Phishing site operators are now making use of a special class of illegal search engine optimization tactics to get their pages displayed above legitimate websites in search results.
Researchers with security company Cybersixgill said these "black hat SEO" practices have become so popular that those who practice the skill are able to sell their services on dark web hacking forums for anywhere from $70 to $500 per month to phishing site operators.
Unlike normal SEO techniques, which operate within the guidelines set by search engines, the black hat SEO practitioners break rules set by Google and Microsoft to game the system and get phishing pages listed higher.
Cybersixgill dark web analyst Adi Bleih told SearchSecurity that some of the dirty tricks phishing attack perpetrators use include stuffing keywords, redirecting links from other sites and making use of paid links.
"The difference is that black hat SEO are tactics that are used to rank a website that violates search engine guidelines," Bleih said. "Legit SEO focuses on creating the best result on the web, not just making it seem as though it is."
As a result, the phishing sites become far more effective at luring users to their pages, and harvesting credentials and login information. While the sites do run the risk of being caught and delisted by the search engines for breaking SEO rules, the added traffic is worth it for the phishing site operators if correctly balanced.
"In this case, it's the threat actor's actions who decides the domain's lifetime," Bleih explained. "If he uses black hat SEO techniques more often, he will be 'punished' by the search engines and may get blocked or removed from the search engine data."
While the increased effectiveness of phishing attacks due to SEO is a threat on its own, the findings also bring up a larger issue for administrators and defenders. The underground cybercrime markets have now evolved to the point where specialist services are able to thrive as a support ecosystem for the groups running large-scale cybercrime and fraud operations.

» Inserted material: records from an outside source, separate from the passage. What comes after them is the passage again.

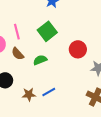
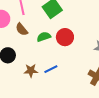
red circle: (78, 49) -> (65, 37), moved

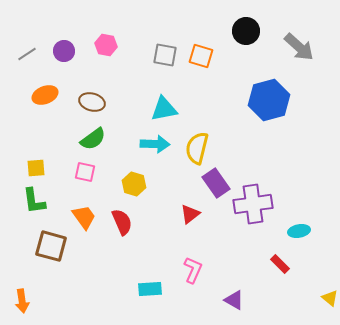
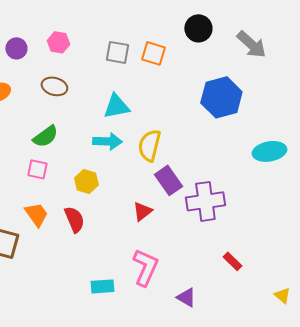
brown ellipse: (92, 102) -> (54, 86), moved
cyan ellipse: (299, 231) -> (269, 151), moved, size x1.5
pink L-shape: (193, 270) -> (145, 267), size x1.4

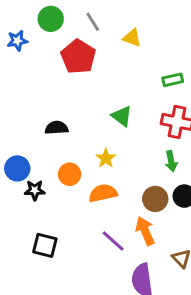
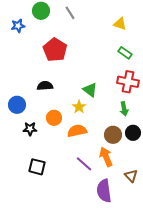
yellow triangle: (132, 38) -> (120, 24), moved
red pentagon: (78, 57) -> (55, 50), moved
green rectangle: (173, 80) -> (125, 53), turned 48
green triangle: (122, 116) -> (90, 90), moved
blue circle: (17, 168) -> (17, 105), moved

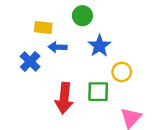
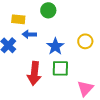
blue star: (99, 46) -> (55, 46), moved
yellow circle: (122, 72) -> (85, 41), moved

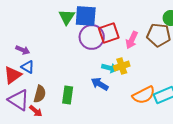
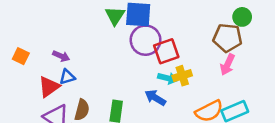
red square: (109, 33) -> (166, 51), moved
pink arrow: (132, 40) -> (227, 65), moved
blue triangle: (28, 67) -> (67, 77), turned -48

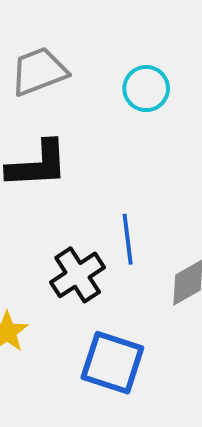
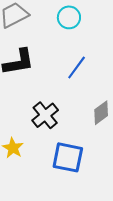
blue line: (128, 239) -> (77, 68), moved, turned 50

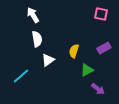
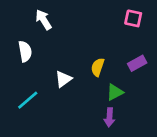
white semicircle: (37, 39) -> (25, 51), moved
purple arrow: (98, 89) -> (109, 117), moved, turned 56

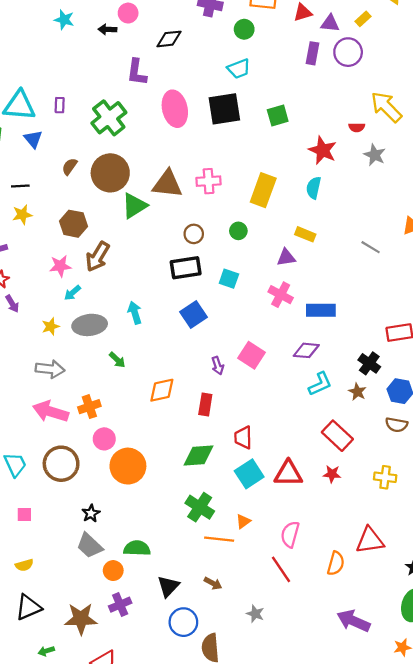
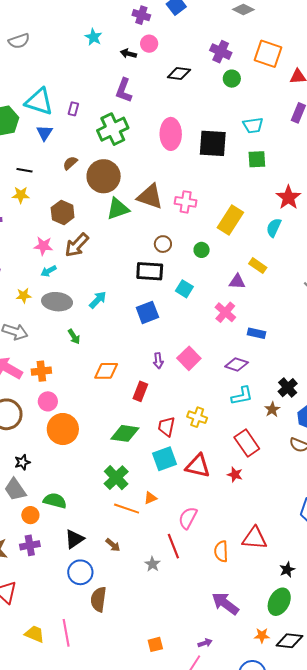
green circle: (244, 29) -> (232, 79), moved
cyan trapezoid: (239, 69) -> (253, 125), moved
purple L-shape: (137, 72) -> (124, 90), moved
blue rectangle: (321, 310) -> (257, 333), size x0.7
cyan arrow: (135, 313) -> (98, 300), turned 48
yellow cross: (385, 477) -> (197, 417), moved
orange semicircle: (336, 563) -> (221, 551), turned 150
gray star: (255, 614) -> (152, 564), moved

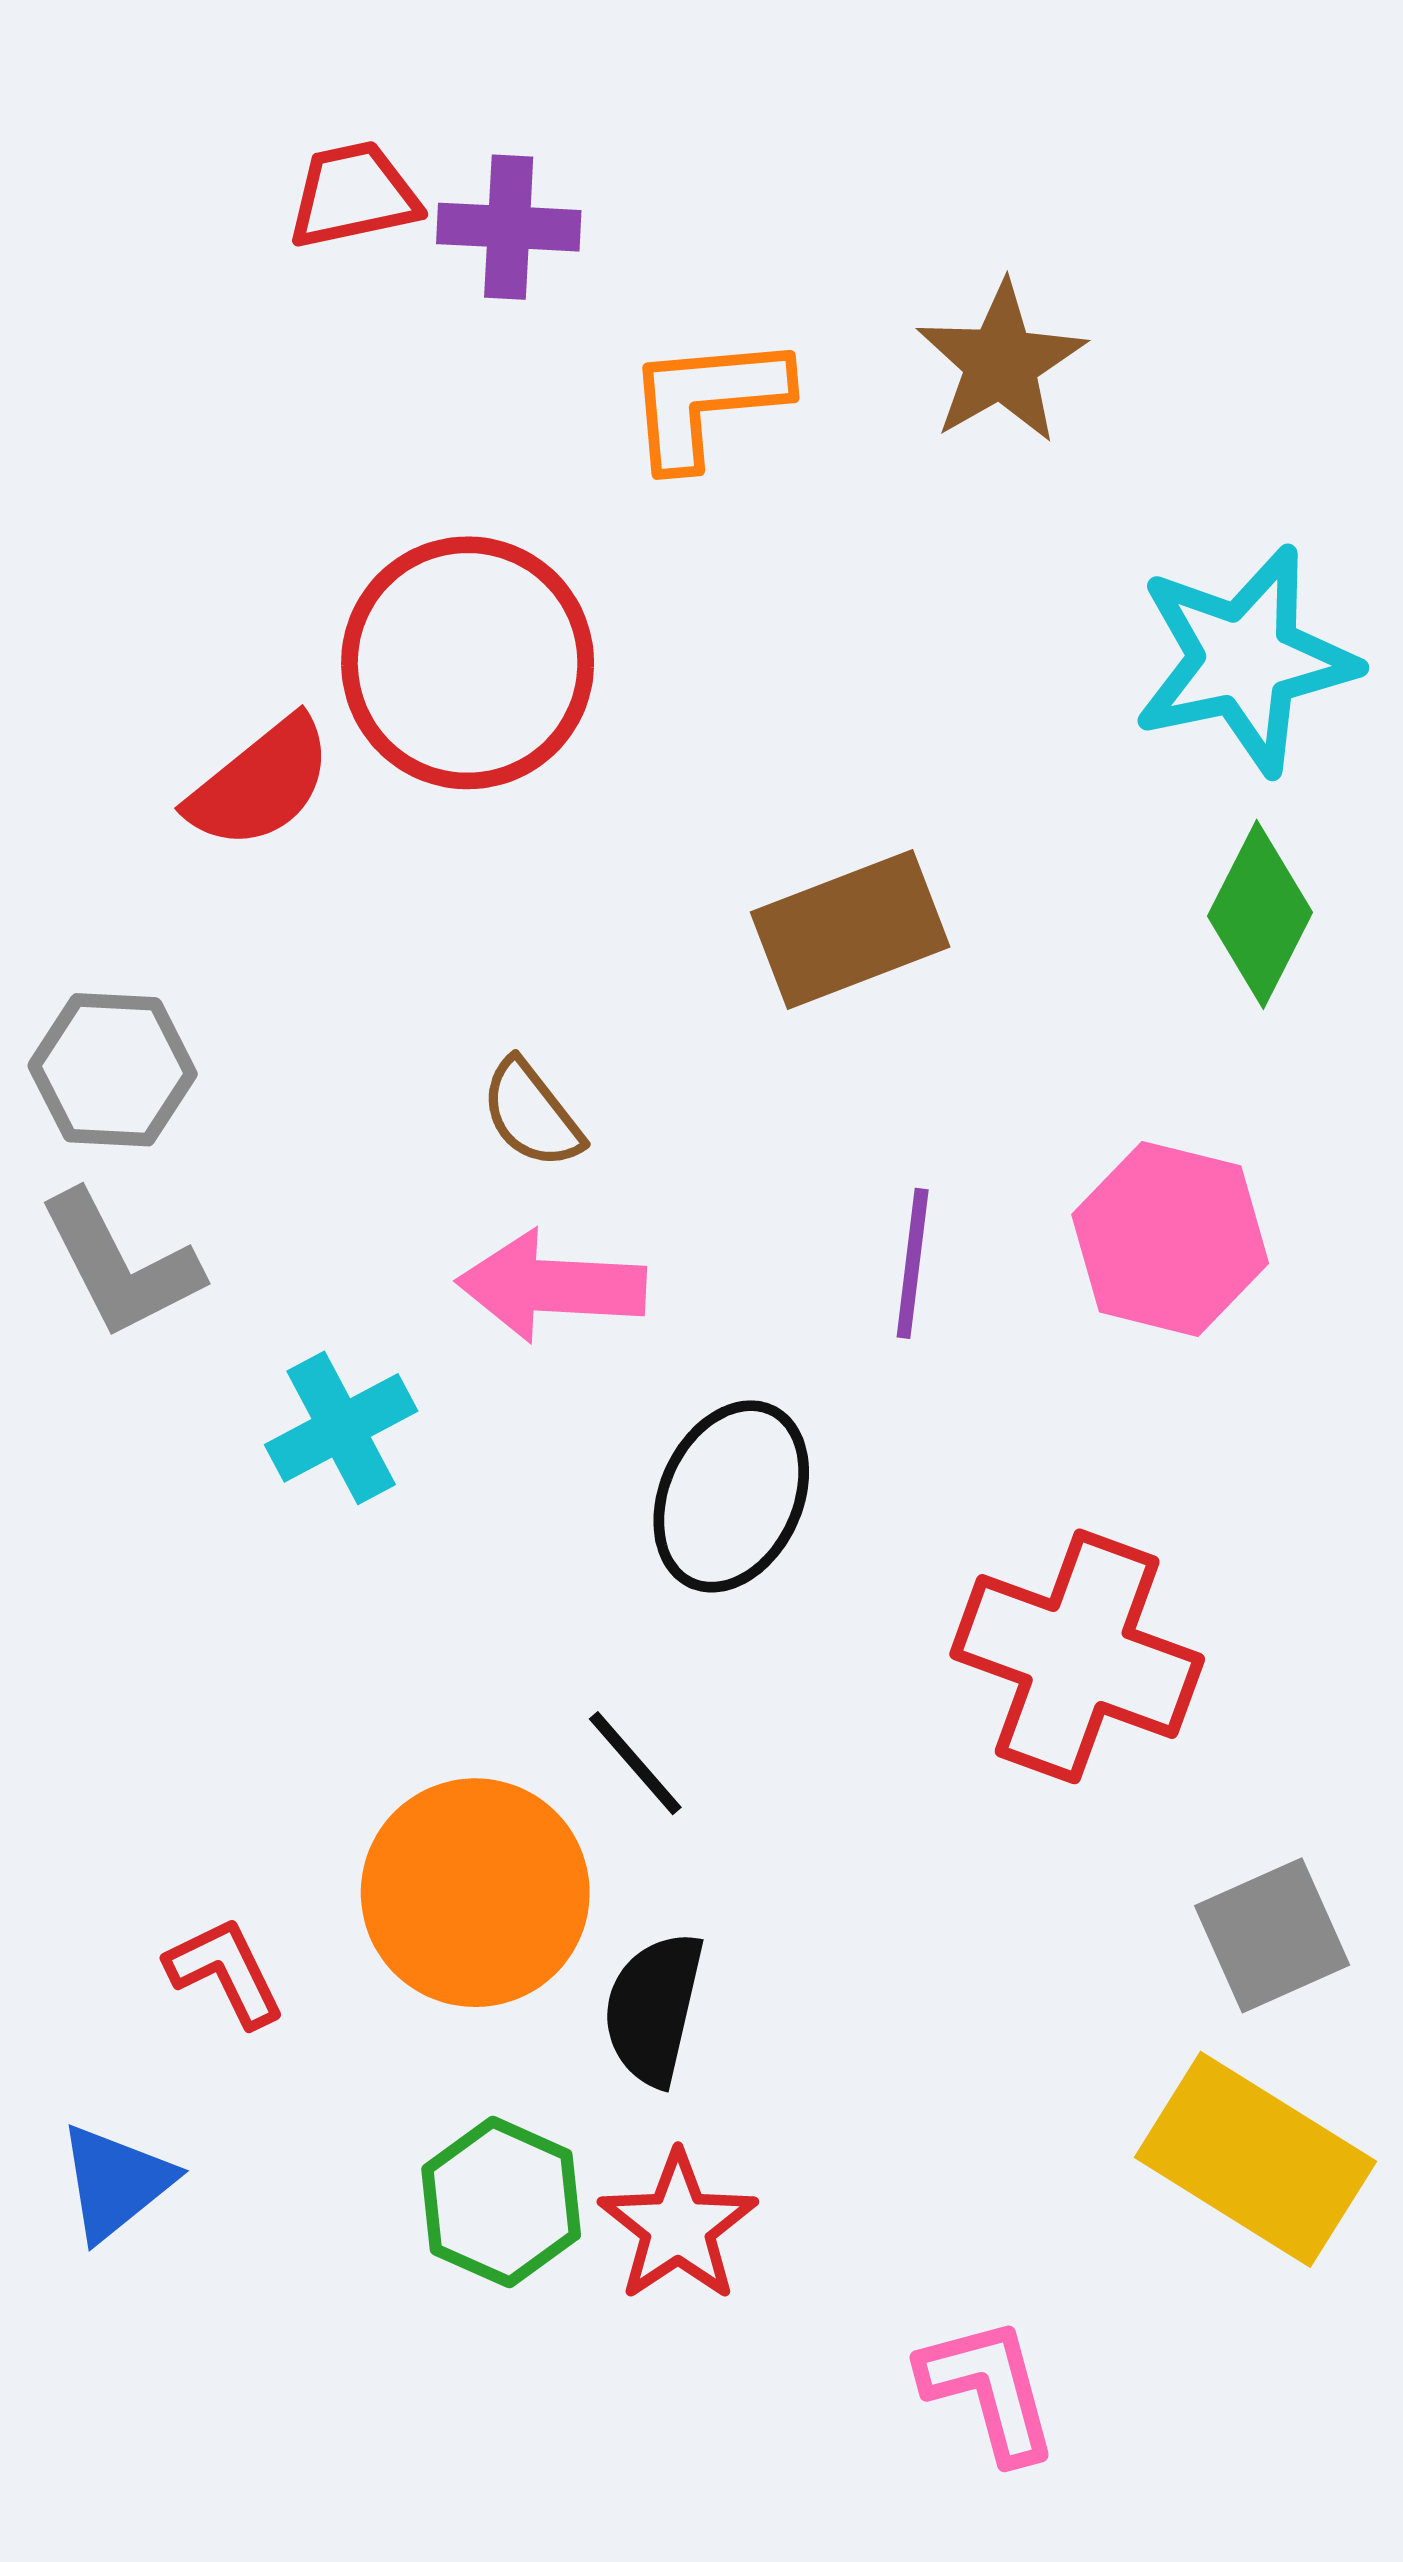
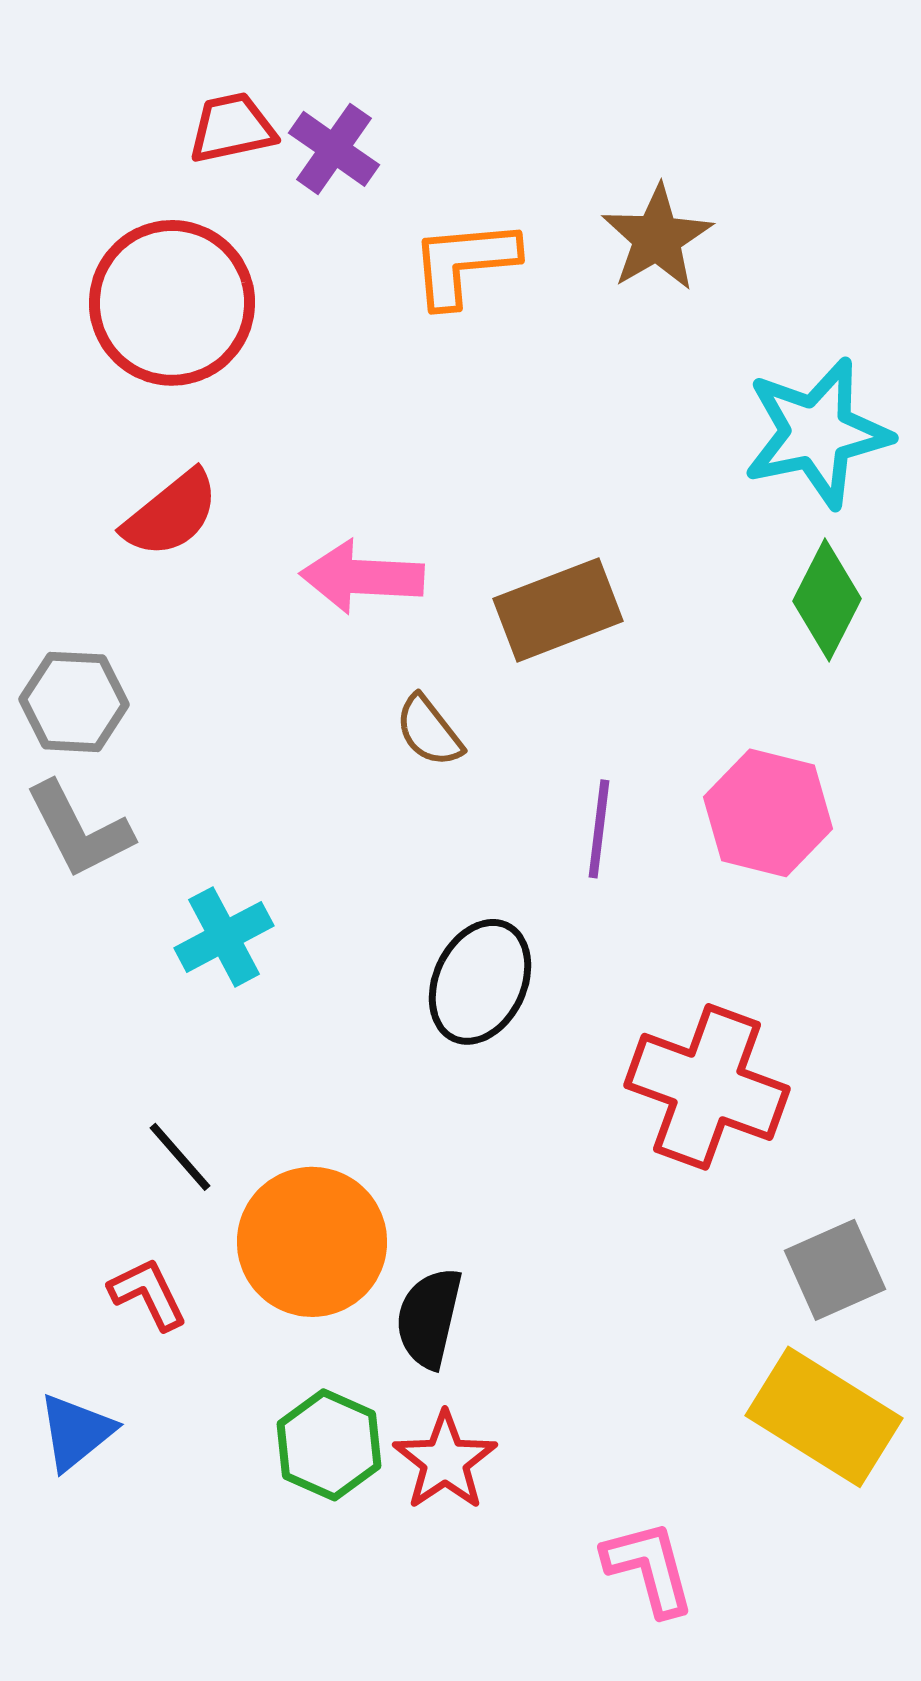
purple cross: (509, 227) -> (334, 149), turned 32
red circle: (468, 663) -> (172, 303), moved
brown semicircle: (532, 1114) -> (429, 731), moved
pink arrow: (551, 1286) -> (362, 577), moved
black line: (635, 1763) -> (180, 1157), moved

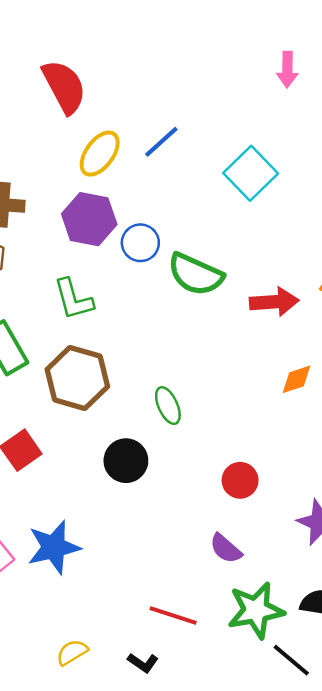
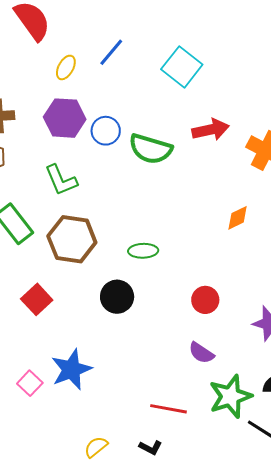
yellow ellipse: (100, 154) -> (66, 67), size x0.7
red arrow: (274, 302) -> (211, 130), moved
green ellipse: (168, 406) -> (143, 251), turned -60

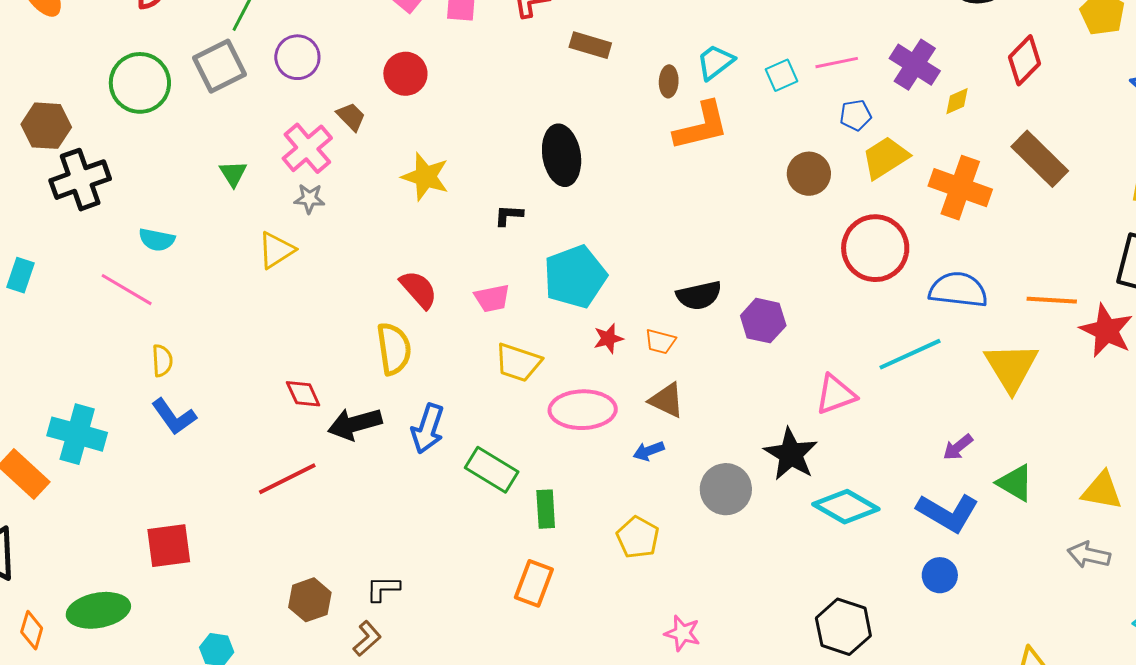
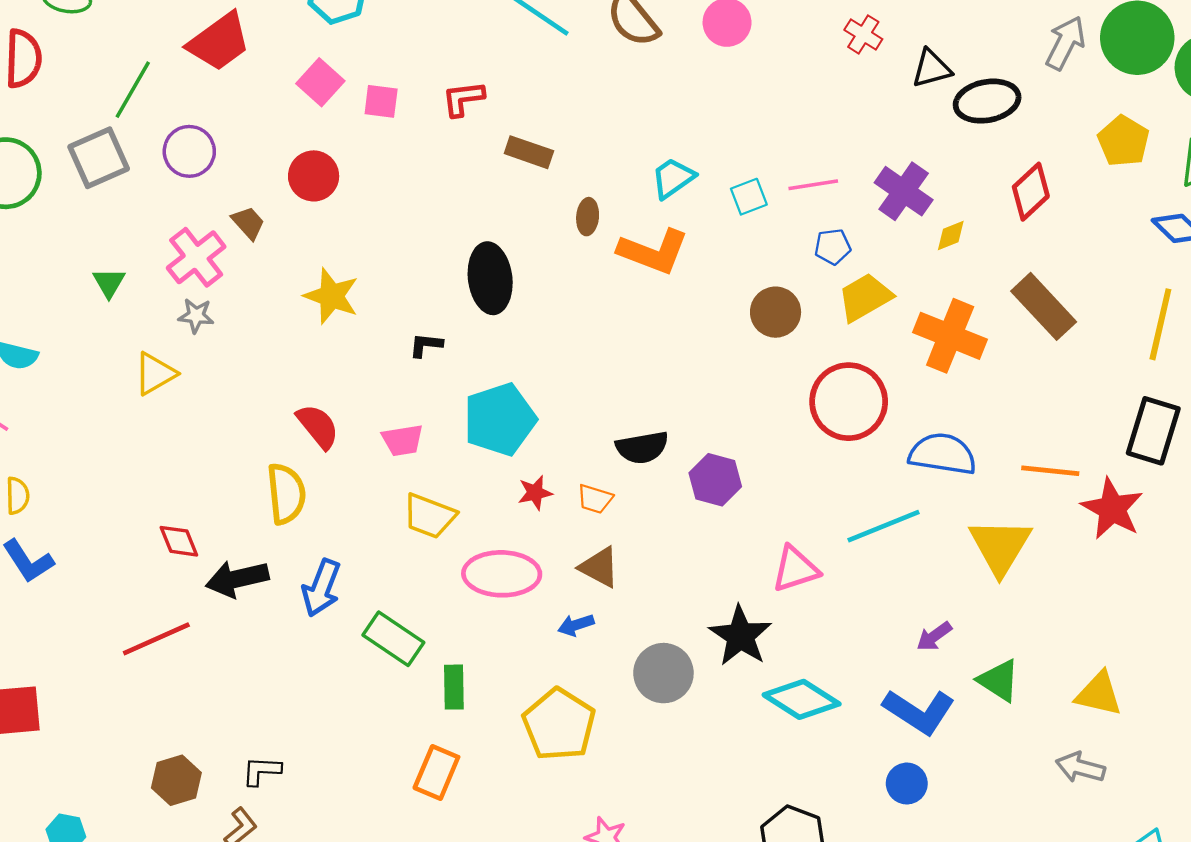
brown ellipse: (669, 81) -> (588, 217), moved
orange L-shape: (701, 126) -> (653, 252), turned 32
yellow pentagon: (638, 537) -> (559, 724), size x1.5

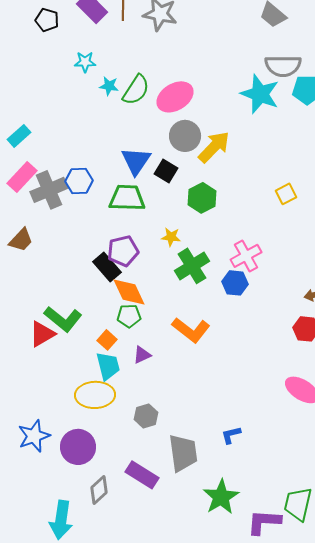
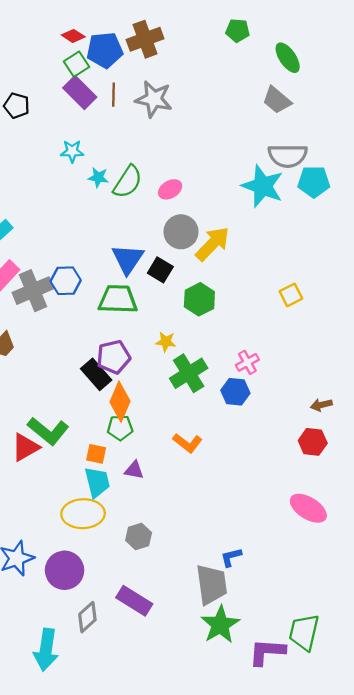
black pentagon: (47, 20) -> (17, 106), moved
pink ellipse: (175, 97) -> (170, 189), size x0.6
pink cross: (246, 256) -> (247, 362), size x0.7
orange diamond: (129, 292) -> (120, 402), turned 48
orange L-shape: (191, 330) -> (188, 443), size x0.7
orange square: (107, 340) -> (96, 454), turned -30
purple triangle: (142, 355) -> (134, 470), turned 36
gray trapezoid: (183, 453) -> (211, 584), moved

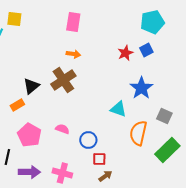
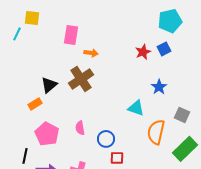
pink rectangle: (73, 22) -> (71, 35), moved
blue star: (141, 88) -> (159, 87), size x0.7
pink semicircle: (62, 129) -> (80, 128), turned -120

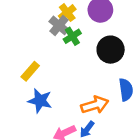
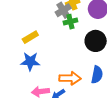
blue star: (40, 101) -> (30, 61), turned -30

SEO poisoning has been used by cybercriminals in the past, most recently in a campaign to spread SolarMarker, an information stealer and backdoor. But Cybersixgill's report indicated that the practice is now widely available to a variety of threat actors and groups.
"That is what happens in the phishing and scamming world, where you can find actors who build phishing site packages -- back-end and front-end development, admin panels, crypted letters, etc. -- and actors who specialize in marketing and SEO," Bleih said.
"This should worry us -- the users who enter different sites by the search engine results."